Common places never become tiresome. It is we who become tired when we cease to be curious and appreciative. – Norman Rockwell
Depicting the beauty, excitement and hope in the ordinary everyday experiences of families and communities was something Norman Rockwell did so well! Yesterday my niece Amanda and I visited the Rockwell exhibit at the Winnipeg Art Gallery. This is the first time an exhibit of Rockwell originals has been to Canada and I didn’t want to miss the opportunity to see it. Rockwell paints scenes that are so familiar, the viewer cannot help but feel a strong personal connection with his art.
Even when he is promoting a ‘big idea’ with his work he sets it in everyday circumstances. In this painting entitled Freedom of Speech he shows an ordinary citizen standing up to give his opinion at the annual town meeting.

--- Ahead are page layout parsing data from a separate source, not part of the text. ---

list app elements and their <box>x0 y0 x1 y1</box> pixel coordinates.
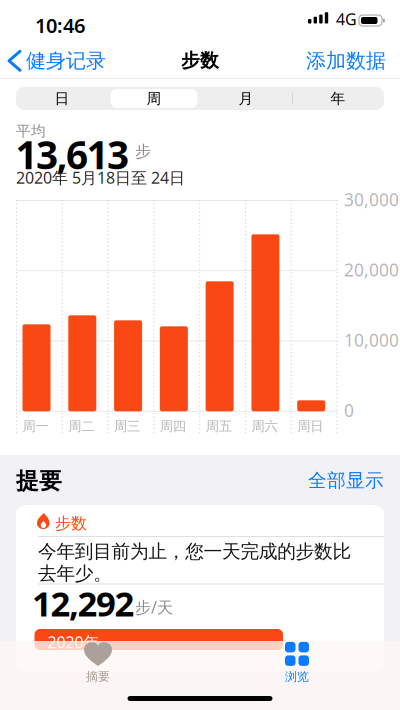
staticText: 周五 <box>206 418 232 434</box>
staticText: 月 <box>238 90 254 108</box>
staticText: 健身记录 <box>26 48 106 73</box>
staticText: 周四 <box>160 418 186 434</box>
button[interactable]: 全部显示 <box>308 469 384 492</box>
staticText: 13,613 <box>16 128 129 180</box>
button[interactable]: 月 <box>202 87 290 110</box>
staticText: 4G <box>336 8 357 30</box>
staticText: 2020年 5月18日至 24日 <box>16 167 185 188</box>
staticText: 去年少。 <box>38 562 112 585</box>
staticText: 步数 <box>181 49 219 72</box>
button[interactable]: 健身记录 <box>9 48 106 73</box>
staticText: 30,000 <box>344 188 399 211</box>
button[interactable]: 周 <box>110 87 198 110</box>
staticText: 添加数据 <box>306 48 386 73</box>
staticText: 周 <box>146 90 162 108</box>
button[interactable]: 年 <box>294 87 382 110</box>
button[interactable]: 添加数据 <box>306 48 386 73</box>
staticText: 步/天 <box>135 596 173 618</box>
staticText: 步 <box>135 142 151 161</box>
staticText: 周六 <box>251 418 277 434</box>
button[interactable]: 日 <box>18 87 106 110</box>
staticText: 20,000 <box>344 258 399 281</box>
staticText: 步数 <box>55 514 87 533</box>
button[interactable]: 浏览 <box>252 640 342 686</box>
button[interactable]: 步数 <box>16 505 384 672</box>
staticText: 日 <box>54 90 70 108</box>
staticText: 提要 <box>16 467 62 495</box>
staticText: 周一 <box>22 418 48 434</box>
staticText: 0 <box>344 399 354 422</box>
staticText: 今年到目前为止，您一天完成的步数比 <box>38 540 351 563</box>
staticText: 年 <box>330 90 346 108</box>
staticText: 10:46 <box>35 12 85 39</box>
button[interactable]: 摘要 <box>53 640 143 686</box>
staticText: 周二 <box>68 418 94 434</box>
staticText: 摘要 <box>86 669 110 684</box>
staticText: 周三 <box>114 418 140 434</box>
staticText: 10,000 <box>344 328 399 352</box>
staticText: 12,292 <box>32 580 134 626</box>
staticText: 2020年 <box>48 632 100 653</box>
staticText: 平均 <box>16 122 46 140</box>
staticText: 浏览 <box>285 669 309 684</box>
staticText: 全部显示 <box>308 469 384 492</box>
staticText: 周日 <box>297 418 323 434</box>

Although I recognized many of the Rockwell paintings like Saying Grace where a grandma takes time to pray with her grandson before their meal in a busy restaurant, I did learn some interesting new things about Rockwell by listening to the excellent audio tour of the exhibit that came with the price of admission.
I learned that Rockwell, who completed over 300 cover illustrations for the Saturday Evening Post was not afraid to make controversial statements about social issues with his work. In his painting called The Problem We All Live With he shows a young black girl being escorted to an all white school by deputy marshalls. Someone has written NIGGER on the wall, as well as the letters KKK, and a tomato has been thrown at the child narrowly missing her pristine white dress. Rockwell received many irate letters from people who disagreed with racial integration after this painting appeared on the cover of LOOK magazine. This painting hangs just outside President Barack Obama’s office in the White House.
In his work entitled The Golden Rule Rockwell movingly portrays the value of diversity and the importance of religious, ethnic and racial tolerance.
Another new thing I learned about Rockwell were his connections to many well-known people. He was good friends with American painter Grandma Moses. In a painting called A Christmas Homecoming he used Grandma Moses as the model for the grandmother in the painting.
Rockwell counted Walt Disney as a friend and the two exchanged letters with one another. Rockwell dedicated a cover called Girl Reading the Post to Walt Disney and presented it to him as a gift.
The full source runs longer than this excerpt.